Green Beret was destined for the military, says mom

LOS ANGELES — Army Sgt. 1st Class Chad Gonsalves had a calling for the service.

“I knew from the day I brought him home and rocked him — I knew he was destined for the military,” said his mother Marsha Gonsalves.

Gonsalves, who was raised in Turlock in the Central Valley, wore camouflage fatigues as a boy and as a young man became a member of the Army’s elite Special Forces, wearing the group’s fabled Green Beret.

Gonsalves, 31, was on patrol Feb. 13 with Afghan troops in the Oruzgan province when his armored Humvee hit a roadside bomb, military officials said. Gonsalves and three other U.S. soldiers were killed.

Gonsalves was an indifferent student who dropped out of high school in his senior year and undertook a variety of jobs, including installing TV satellite dishes and washing trucks.

For his 21st birthday, Gonsalves’ parents took him to a Reba McEntire concert in Fresno.

“He was a big Reba fan,” his mother said. “He was a cowboy then. I wish he had remained a cowboy. It might have kept him out of the military.”

Gonsalves was pursued by a military recruiter who he first talked to when he was 18. He enlisted in the Army in 1996 after earning a general equivalency diploma.

He was stationed in Germany and embraced his military training. His parents shipped his beloved Chevy pickup, which he used to drive on the autobahn.

“He used to say it was a chick magnet,” said Nelson Fonte, 31, a friend since childhood.

Gonsalves in 2000 began the Special Forces qualification course and over the next few years he learned to scuba dive, became a weapons expert and mastered Spanish.

“He was so proud,” his wife, Julie, 30, said of his learning a foreign language.

The two met after Gonsalves arrived at Ft. Bragg, N.C., for his Special Forces training and were married in 2001. They had three boys together, Cody, who will turn 4 on Monday, and twins, Blake and Dylan, who will turn 2 in May.

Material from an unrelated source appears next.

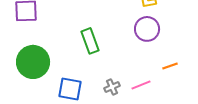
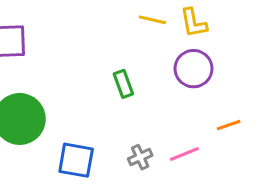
green rectangle: (90, 41) -> (123, 84), moved, size x0.7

“He believed 100 percent what we were doing was right,” his mother said. “He told me before he left, ‘Mom, if something were to happen to me, don’t be one of those moms that blames the military.”’

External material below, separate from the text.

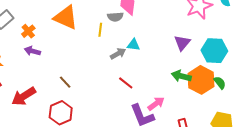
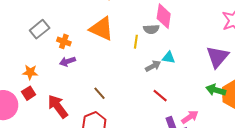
orange cross: (28, 31) -> (64, 41), turned -32
purple triangle: (182, 43) -> (217, 57), size x1.4
purple arrow: (32, 51) -> (68, 61), turned -35
red arrow: (24, 96) -> (58, 106), turned 85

Julie Gonsalves said she thought her husband had showed up at their home when a chaplain and soldier arrived recently at the house.

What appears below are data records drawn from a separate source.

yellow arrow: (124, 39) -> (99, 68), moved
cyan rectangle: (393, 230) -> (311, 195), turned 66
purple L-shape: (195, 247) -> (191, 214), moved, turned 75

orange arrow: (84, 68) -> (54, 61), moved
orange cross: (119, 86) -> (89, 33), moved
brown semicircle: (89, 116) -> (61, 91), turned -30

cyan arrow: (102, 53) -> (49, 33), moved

When she opened the door and the two men asked if they could come in and talk, “I thought, ‘Just say he’s hurt, just say he’s hurt.’ And that’s not what they said,” she recalled.

“I’m proud of him,” she said. “He loved it.”

Along with his parents, wife and sons, Gonsalves is survived by a brother, Joshua, and his grandmothers, Irene Gonsalves and Estelle Runyan.